Umumnya dulu praktek yang umum adalah memposisikan elemen sektor-sektor non buruh (dan tani) sebagai kelompok yang harus mendampingi/mengadvokasi/mensupport mobilisasi aksi buruh (dan tani) Ketika konteks sosial politik berubah, jarang ada revisi dari strategi lama gerakan "pendampingan". Implikasinya bisa akut dalam kesadaran yang menganggap formasi kelas sosial -- dalam hal ini kelas pekerja -- bukan lah proses yang menyejarah dan beririsan dengan berbagai dimensi lain yang umumnya melibatkan pengalaman bersama/kolektif menghadapi situasi politik yang konkret. Akibatnya terbina lah kesadaran bahwa Mahasiswa, Intelektual, Pemuda -- dan macam-macam kategori yang bermunculan dalam sejarah -- bukan lah bagian dari formasi kelas pekerja. Kelas pekerja secara reduksionis disempitkan dalam pemahaman non Marxis yaitu sebagai posisi sosial dalam proses produksi (buruh atau pengusaha) dan bukan berangkat dari pengertian mengenai relasi sosial produksi dan formasi kelas yang menyejarah karena pengalamana bersama.
Jadi bisa kita periksa kegagapan gerakan buruh ketika berhadapan dengan reaksi propaganda balik dari rejim tahun 2006 yang menyatakan "tuntutan menolak pasar tenaga kerja yang fleksibel adalah sikap egois kaum buruh karena membatasi jumlah penyerapan tenaga kerja baru" Dalam asumsi paradigmatik rejim borjuis, krisis ekonomi bisa diatasi bila aturan ketenagakerjaan lebih kompromistis dengan keinginan modal yang menghendaki dikuranginya perlindungan kepastian hubungan kerja ( diperkenankan secara luas sistem outsourcing dan sistem kontrak) Seolah peran pengorbanan di lapangan politik ketenagakerjaan itu akan menjadi solusi yang adil bagi semua dan pada gilirannya akan menghasilkan kesejahteraan buat semua. Kita semua tahu itu tidak mungkin terjadi kalau kaum buruh bukan lah kekuatan politik yang memiliki posisi tawar yang sebanding dengan kaum borjuasi dan negara yang dikuasainya. Tapi tetap saja gerakan buruh tidak bisa mempropagankan secara luas seperti apa solusi tandingan yang bisa memberikan keadilan bagi kelas-kelas sosial lain -- termasuk bagi kelas buruh sendiri yang banyak anggotanya kehilangan pegangan karena diterjang fenomena PHK massal yang terus menerus. Ada persoalan dalam "Soal apa yang dipropagandakan" dan "Taktik-taktik propaganda"

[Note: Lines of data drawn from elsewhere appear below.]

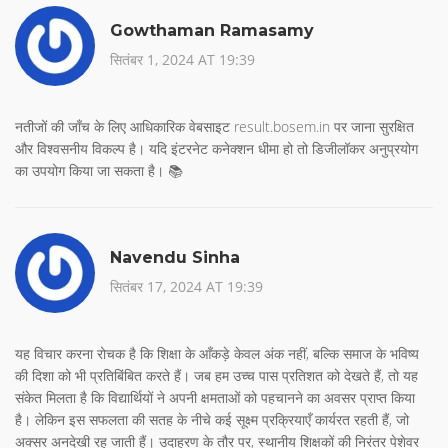
Gowthaman Ramasamy
सितंबर 1, 2024 AT 19:39
नतीजों की जाँच के लिए आधिकारिक वेबसाइट result.bosem.in पर जाना सुरक्षित
और विश्वसनीय विकल्प है। यदि इंटरनेट कनेक्शन धीमा हो तो डिजीलॉकर अनुप्रयोग
का उपयोग किया जा सकता है। 📚
Navendu Sinha
सितंबर 17, 2024 AT 19:39
यह विचार करना रोचक है कि शिक्षा के आँकड़े केवल अंक नहीं, बल्कि समाज के भविष्य
की दिशा को भी प्रतिबिंबित करते हैं। जब हम उच्च पास प्रतिशत को देखते हैं, तो यह
संकेत मिलता है कि विद्यार्थियों ने अपनी क्षमताओं को पहचानने का अवसर प्राप्त किया
है। लेकिन इस सफलता की सतह के नीचे कई सूक्ष्म प्रक्रियाएँ कार्यरत रहती हैं, जो
अक्सर अनदेखी रह जाती हैं। उदाहरण के तौर पर, स्थानीय शिक्षकों की निरंतर पेशेवर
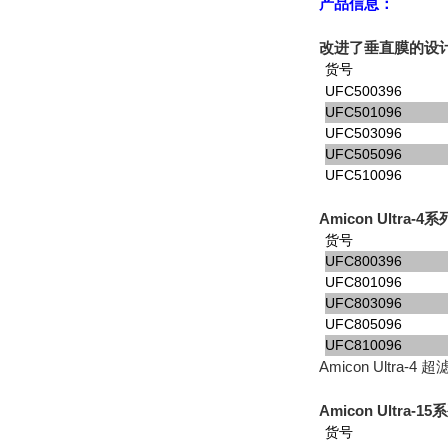
产品信息：
改进了垂直膜的设
货号
UFC500396
UFC501096
UFC503096
UFC505096
UFC510096
Amicon Ultra-4
系
货号
UFC800396
UFC801096
UFC803096
UFC805096
UFC810096
Amicon Ultr
Amicon Ultra-15
系
货号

Bila kita mau merubah cara pandang dan tindakan, maka jelas solusinya ada pada peningkatan peran elemen-elemen kelas buruh di ruang-ruang yang lebih luas dengan taktik yang lebih variatif pula. Bukan lagi pakai taktik mahasiswa sebagai tenaga mobilisasi untuk aksi, yang sekarang telah dikuasai dengan baik fungsinya oleh serikat buruh, tapi melibatkan mahasiswa untuk mengalami politisasi dan ideologisasi politik kelas pekerja. Begitu juga dengan elemen lain; seperti Pemuda, dan lain-lainnya yang umumnya berlokasi sosial di komunitas pemukiman.

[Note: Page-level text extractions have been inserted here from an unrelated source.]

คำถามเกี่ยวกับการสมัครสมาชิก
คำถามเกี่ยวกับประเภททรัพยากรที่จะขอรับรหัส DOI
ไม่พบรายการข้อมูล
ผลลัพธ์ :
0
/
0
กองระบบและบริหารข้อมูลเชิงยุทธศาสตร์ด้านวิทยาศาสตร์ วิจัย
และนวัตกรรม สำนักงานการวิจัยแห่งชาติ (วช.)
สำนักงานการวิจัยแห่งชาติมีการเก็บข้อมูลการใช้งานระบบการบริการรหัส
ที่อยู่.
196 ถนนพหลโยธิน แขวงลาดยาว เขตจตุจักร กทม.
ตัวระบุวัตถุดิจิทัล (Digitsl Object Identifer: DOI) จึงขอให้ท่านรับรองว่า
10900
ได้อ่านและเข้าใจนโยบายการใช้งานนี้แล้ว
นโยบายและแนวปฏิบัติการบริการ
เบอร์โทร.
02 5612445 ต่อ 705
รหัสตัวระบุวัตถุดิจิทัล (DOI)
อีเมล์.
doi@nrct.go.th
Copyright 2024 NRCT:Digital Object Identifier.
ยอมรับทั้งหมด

Cara yang bergembira dan bersemangat, umumnya difasilitasi cara-cara kebudayaan/kesenian, akan menjadi alat propaganda politik kelas yang menunjukkan perlunya memberi ruang kepemimpinan politik pada kelas sosial selain borjuis. Masyarakat bisa diajak melihat kontras antara politik borjuis dan alternatif yang diusung politik kelas pekerja. Sangat relevan bila bisa mengagitasi perihal situasi sosial dan politik yang dihasilkan komposisi rejim yang dipenuhi para borjuis konglemerat: mulai dari Jusuf Kalla, Aburizal Bakrie, hingga ketua DPR Agung Laksono. Rejim politik kendaraan pengusaha ini menunjukkan ketidak pedulian pada nasib buruh, keterpurukan industri dan produksi nasional, bencana alam mau pun bencana akibat bobroknya industri jasa kita yang serakah tapi mengabaikan keselamatan konsumen mau pun lingkungan.

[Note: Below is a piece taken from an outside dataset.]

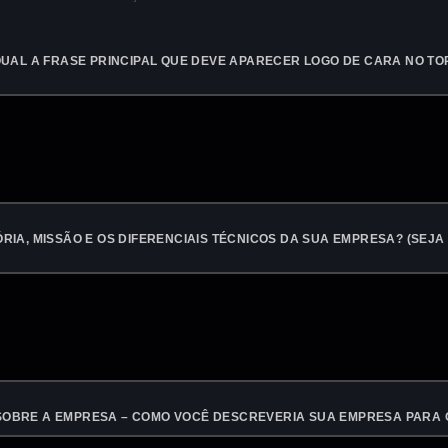
QUAL A FRASE PRINCIPAL QUE DEVE APARECER LOGO DE CARA NO TOP
RIA, MISSÃO E OS DIFERENCIAIS TÉCNICOS DA SUA EMPRESA? (SEJA
SOBRE A EMPRESA – COMO VOCÊ DESCREVERIA SUA EMPRESA PARA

Kader-kader PRP harus mendorong agitasi yang massif dengan mempergunakan contoh kegagalan politik borjuasi. Taktiknya tidak harus monoton melalui aksi massa saja, tapi bisa juga dengan menggerakan perayaan-perayaan kecil di tingkat komunitas dalam memperingati May Day. Kalau hari raya keagamaan boleh dirayakan di komunitas oleh para penganutnya, maka pekerja dan pencari kerja juga berhak merayakan hari raya kelas pekerja. Bukan kah di komunitas pemukiman banyak kaum pekerja? Bukan kah keresahan kaum pekerja tidak hanya dirasakan di tempat kerjanya, tapi dibawa rasa itu juga ketika berada di angkutan umum, di lingkungan tempat tinggalnya, dan di berbagai ruang publik lainnya.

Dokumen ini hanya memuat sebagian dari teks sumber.